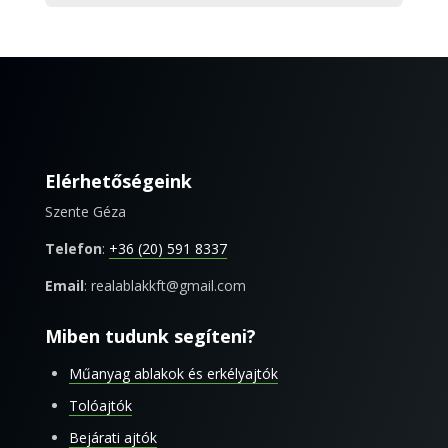
Elérhetőségeink
Szente Géza
Telefon
:
+36 (20) 591 8337
Email
: realablakkft@gmail.com
Miben tudunk segíteni?
Műanyag ablakok és erkélyajtók
Tolóajtók
Bejárati ajtók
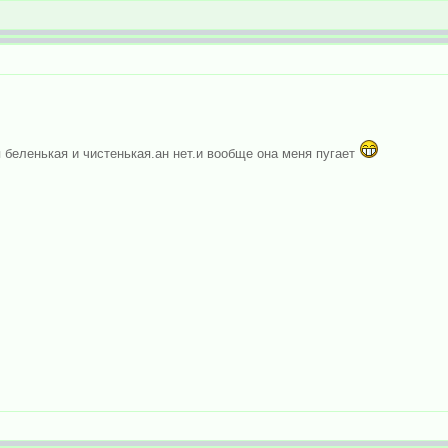
 беленькая и чистенькая.ан нет.и вообще она меня пугает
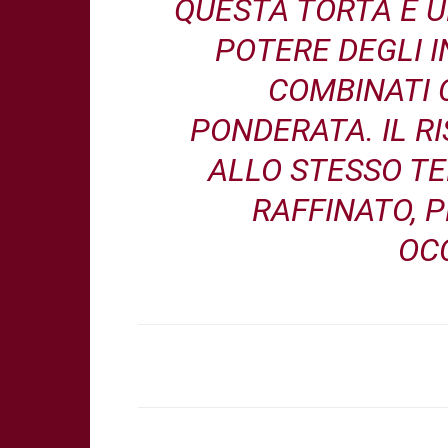
QUESTA TORTA È 
POTERE DEGLI I
COMBINATI 
PONDERATA. IL R
ALLO STESSO T
RAFFINATO, 
OC
Share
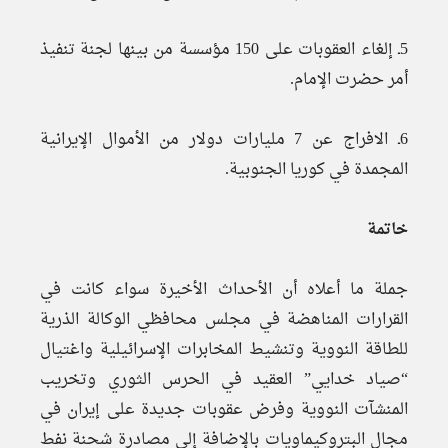
5ـ إلغاء العقوبات على 150 مؤسسة من بينها لجنة تنفيذ
أمر حضرت الإمام.
6ـ الافراج عن 7 مليارات دولار من الأموال الإيرانية
المجمدة في كوريا الجنوبية.
خاتمة
جملة ما أعلاه أن الأحداث الأخيرة سواء كانت في
القرارات المناهضة في مجلس محافظي الوكالة الذرية
للطاقة النووية وتنشيط المخابرات الإسرائيلية واغتيال
“صياد خدايي” العقيد في الحرس الثوري وتخريب
المنشآت النووية وفرض عقوبات جديدة على إيران في
مجال البتروكيماويات بالإضافة إلى مصادرة شحنة نفط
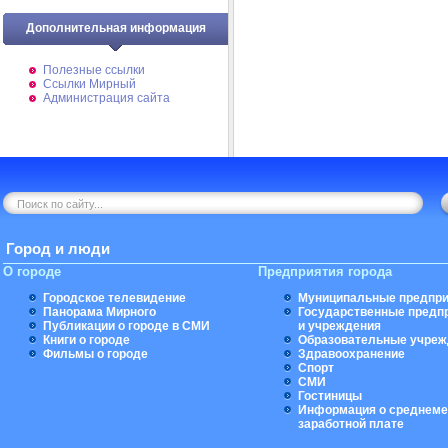
Дополнительная информация
Полезные ссылки
Ссылки Мирный
Администрация сайта
Город и люди
О городе
Предприятия города
Городское телевидение
Муниципальные предпри
Панорама Мирного
Государственные предп
Публикации о городе в СМИ
и учреждения
Книги о городе
Образовательные учреж
Фильмы о городе
Здравоохранение
Спорт
СМИ
Гостиницы
Информация о среднеме
заработной плате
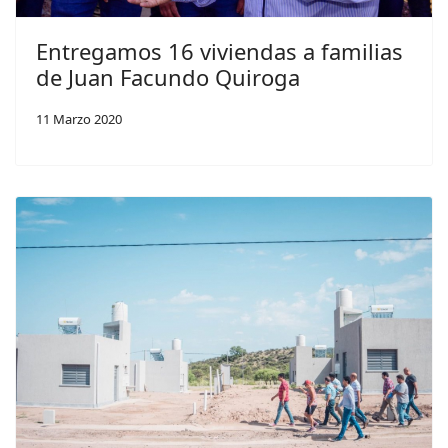
Entregamos 16 viviendas a familias
de Juan Facundo Quiroga
11 Marzo 2020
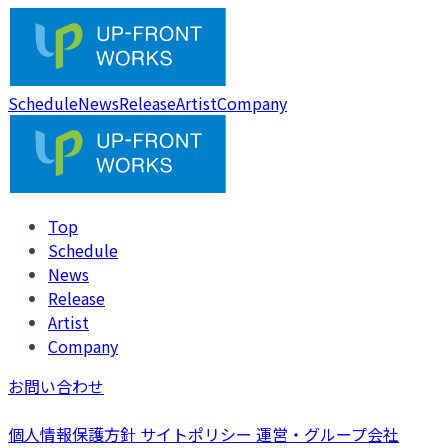
Schedule
News
Release
Artist
Company
Top
Schedule
News
Release
Artist
Company
お問い合わせ
個人情報保護方針
サイトポリシー
運営・グループ会社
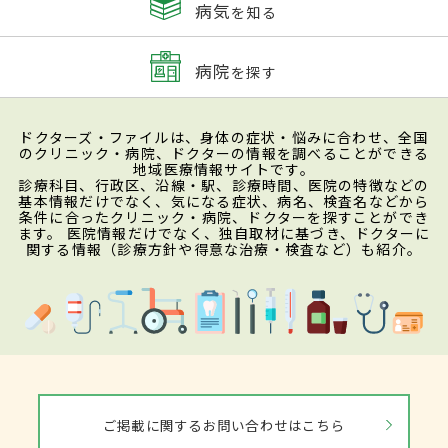
病気
を知る
病院
を探す
ドクターズ・ファイルは、身体の症状・悩みに合わせ、全国
のクリニック・病院、ドクターの情報を調べることができる
地域医療情報サイトです。
診療科目、行政区、沿線・駅、診療時間、医院の特徴などの
基本情報だけでなく、気になる症状、病名、検査名などから
条件に合ったクリニック・病院、ドクターを探すことができ
ます。 医院情報だけでなく、独自取材に基づき、ドクターに
関する情報（診療方針や得意な治療・検査など）も紹介。
ご掲載に関するお問い合わせはこちら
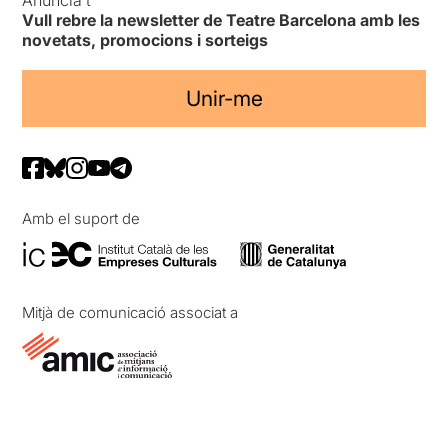
Vull rebre la newsletter de Teatre Barcelona amb les
novetats, promocions i sorteigs
Unir-me
Amb el suport de
Mitjà de comunicació associat a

=-=-=

Each record must be repeated exactly, and no picture may be carried over.

Elérhetőségeink
Szente Géza
Telefon
:
+36 (20) 591 8337
Email
: realablakkft@gmail.com
Miben tudunk segíteni?
Műanyag ablakok és erkélyajtók
Tolóajtók
Bejárati ajtók
 беленькая и чистенькая.ан нет.и вообще она меня пугает
QUESTA TORTA È 
POTERE DEGLI I
COMBINATI 
PONDERATA. IL R
ALLO STESSO T
RAFFINATO, 
OC
Share
5ـ إلغاء العقوبات على 150 مؤسسة من بينها لجنة تنفيذ
أمر حضرت الإمام.
6ـ الافراج عن 7 مليارات دولار من الأموال الإيرانية
المجمدة في كوريا الجنوبية.
خاتمة
جملة ما أعلاه أن الأحداث الأخيرة سواء كانت في
القرارات المناهضة في مجلس محافظي الوكالة الذرية
للطاقة النووية وتنشيط المخابرات الإسرائيلية واغتيال
“صياد خدايي” العقيد في الحرس الثوري وتخريب
المنشآت النووية وفرض عقوبات جديدة على إيران في
مجال البتروكيماويات بالإضافة إلى مصادرة شحنة نفط
Дополнительная информация
Полезные ссылки
Ссылки Мирный
Администрация сайта
Город и люди
О городе
Предприятия города
Городское телевидение
Муниципальные предпри
Панорама Мирного
Государственные предп
Публикации о городе в СМИ
и учреждения
Книги о городе
Образовательные учреж
Фильмы о городе
Здравоохранение
Спорт
СМИ
Гостиницы
Информация о среднеме
заработной плате
Entregamos 16 viviendas a familias
de Juan Facundo Quiroga
11 Marzo 2020
Schedule
News
Release
Artist
Company
Top
Schedule
News
Release
Artist
Company
お問い合わせ
個人情報保護方針
サイトポリシー
運営・グループ会社
病気
を知る
病院
を探す
ドクターズ・ファイルは、身体の症状・悩みに合わせ、全国
のクリニック・病院、ドクターの情報を調べることができる
地域医療情報サイトです。
診療科目、行政区、沿線・駅、診療時間、医院の特徴などの
基本情報だけでなく、気になる症状、病名、検査名などから
条件に合ったクリニック・病院、ドクターを探すことができ
ます。 医院情報だけでなく、独自取材に基づき、ドクターに
関する情報（診療方針や得意な治療・検査など）も紹介。
ご掲載に関するお問い合わせはこちら
Vull rebre la newsletter de Teatre Barcelona amb les
novetats, promocions i sorteigs
Unir-me
Amb el suport de
Mitjà de comunicació associat a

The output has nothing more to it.